Cependant, spiritualité ne rime pas toujours avec frugalité. L’offre doit, dès lors, être structurée et bien conçue afin de répondre aux normes de confort internationales.

Les Ashrams, ces lieux de retraite en Inde proposent ainsi une expérience complète et multidimensionnelle pour tous segments de clientèle avec des tarifs adaptés selon le niveau de confort. Il est tout à fait possible de faire du tourisme expérientiel à travers un pèlerinage ou une retraite de jeûne thérapeutique tout en bénéficiant de la qualité et du confort d’un établissement hôtelier.

La motivation du voyageur reste la même et le fait de diversifier l’offre va donc permettre de toucher des segments plus larges.

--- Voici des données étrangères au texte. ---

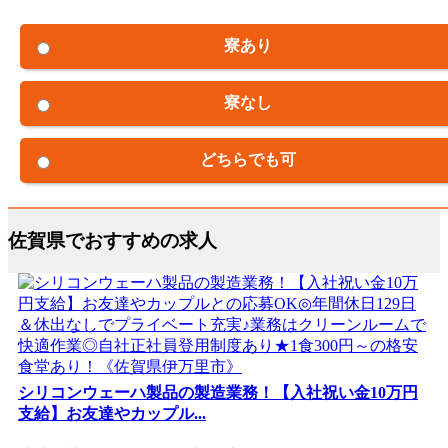
寮あり
寮なし
どちらでも可
佐賀県でおすすめの求人
シリコンウェーハ製品の製造業務！【入社祝い金10万円
支給】お友達やカップル...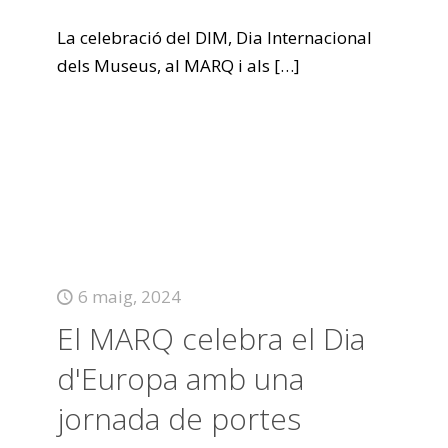
La celebració del DIM, Dia Internacional
dels Museus, al MARQ i als
[…]
6 maig, 2024
El MARQ celebra el Dia
d'Europa amb una
jornada de portes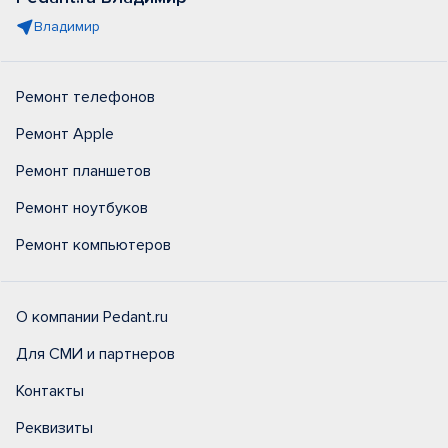
Владимир
Ремонт телефонов
Ремонт Apple
Ремонт планшетов
Ремонт ноутбуков
Ремонт компьютеров
О компании Pedant.ru
Для СМИ и партнеров
Контакты
Реквизиты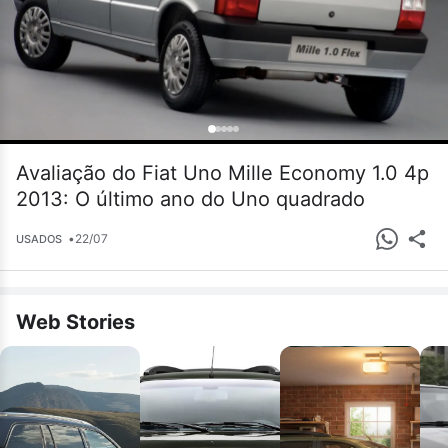
Avaliação do Fiat Uno Mille Economy 1.0 4p
2013: O último ano do Uno quadrado
•
22/07
USADOS
Web Stories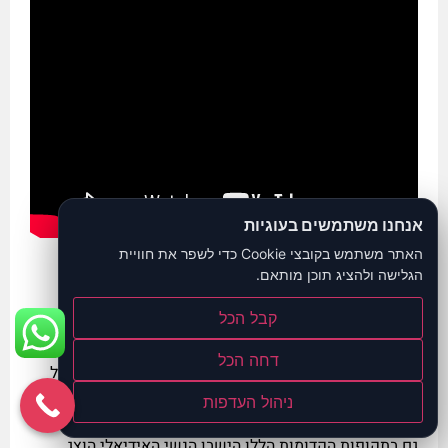
אנחנו משתמשים בעוגיות
האתר משתמש בקובצי Cookie כדי לשפר את חוויית
עיצוב ישבן לנשים
הגלישה ולהציג תוכן מותאם.
קבל הכל
הישבן האנושי הינו חלק חשוב ועיקרי באסתטיקה של גוף
האדם. עוד משחר האנושות הישבן הנשי היווה מרכז סגידה,
דחה הכל
כדוגמת צלמיות פריון, קונוס מווילנדוף ועד ציור רנואר של
הנשים המתרחצות.
ניהול העדפות
גם בתקופות הקדומות הללו הישבן הנשי האידיאלי הוצג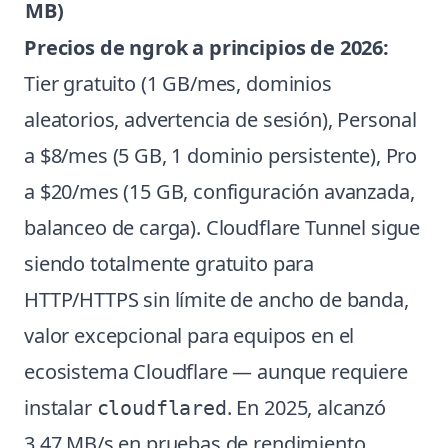
MB)
Precios de ngrok a principios de 2026:
Tier gratuito (1 GB/mes, dominios
aleatorios, advertencia de sesión), Personal
a $8/mes (5 GB, 1 dominio persistente), Pro
a $20/mes (15 GB, configuración avanzada,
balanceo de carga). Cloudflare Tunnel sigue
siendo totalmente gratuito para
HTTP/HTTPS sin límite de ancho de banda,
valor excepcional para equipos en el
ecosistema Cloudflare — aunque requiere
instalar
. En 2025, alcanzó
cloudflared
3.47 MB/s en pruebas de rendimiento.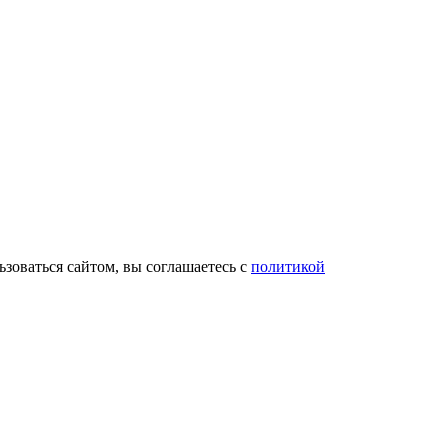
зоваться сайтом, вы соглашаетесь с
политикой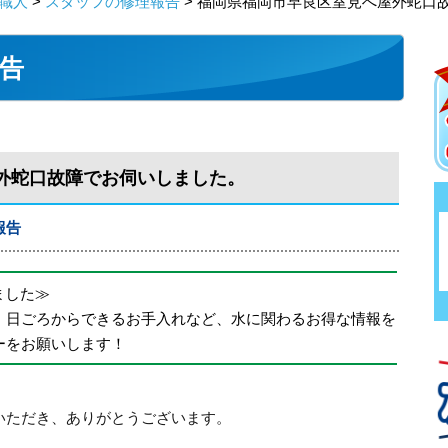
職人
>
スタッフの修理報告
> 福岡県福岡市早良区室見へ屋外蛇口
告
外蛇口故障でお伺いしました。
報告
めました≫
、日ごろからできるお手入れなど、水に関わるお得な情報を
ーをお願いします！
いただき、ありがとうございます。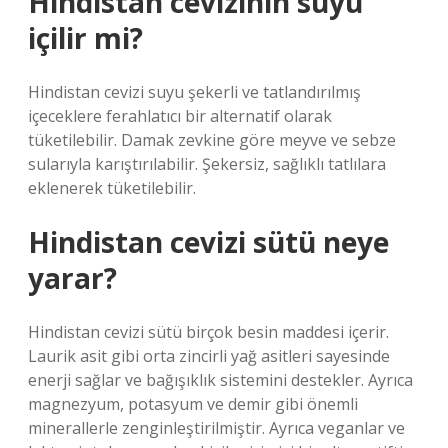
Hindistan cevizinin suyu
içilir mi?
Hindistan cevizi suyu şekerli ve tatlandırılmış
içeceklere ferahlatıcı bir alternatif olarak
tüketilebilir. Damak zevkine göre meyve ve sebze
sularıyla karıştırılabilir. Şekersiz, sağlıklı tatlılara
eklenerek tüketilebilir.
Hindistan cevizi sütü neye
yarar?
Hindistan cevizi sütü birçok besin maddesi içerir.
Laurik asit gibi orta zincirli yağ asitleri sayesinde
enerji sağlar ve bağışıklık sistemini destekler. Ayrıca
magnezyum, potasyum ve demir gibi önemli
minerallerle zenginleştirilmiştir. Ayrıca veganlar ve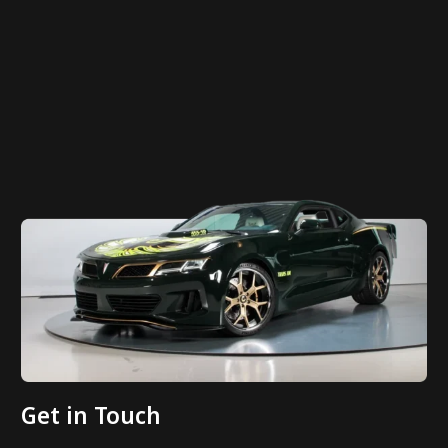
Get in Touch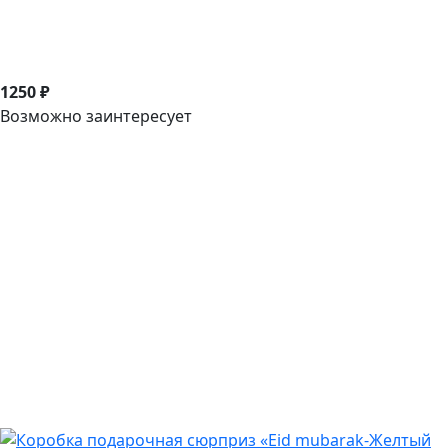
1250 ₽
Возможно заинтересует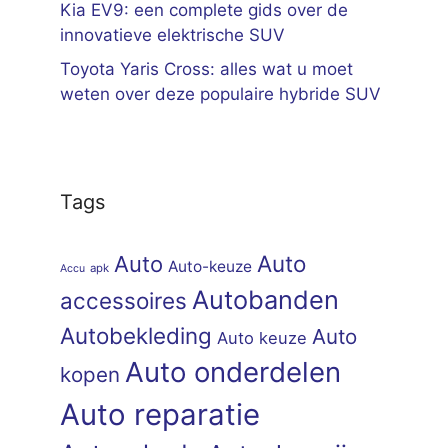
Kia EV9: een complete gids over de
innovatieve elektrische SUV
Toyota Yaris Cross: alles wat u moet
weten over deze populaire hybride SUV
Tags
Auto
Auto
Auto-keuze
apk
Accu
Autobanden
accessoires
Autobekleding
Auto
Auto keuze
Auto onderdelen
kopen
Auto reparatie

Ces produits peuvent aussi être proposés et plébiscités par la clientèle nationale. On peut imaginer des retraites spirituelles de préparation au Hajj ou à la Omra ou le développement d’un tourisme porteur de valeurs citoyennes et responsables et protecteur de l’Environnement, comme cela a été rappelé lors de la conférence internationale de l’Organisation mondiale du tourisme (OMT) sur le tourisme spirituel pour le développement durable.

Selon les estimations de l’OMT, 600 millions de voyages ont un motif religieux ou spirituel de par le monde. Le tourisme spirituel connaît une tendance haussière.

Fort de ce constat, et tenant compte des nombreuses potentialités et spécificités culturelles et spirituelles, le Maroc gagnerait davantage s’il parvient à miser sur ces atouts, encore sous-exploités, et réussit à structurer son offre.

Le Royaume possède toutes les conditions requises en la matière pour se hisser parmi les meilleures destinations de tourisme spirituel, en l’occurrence sa riche culture inspirée de valeurs morales.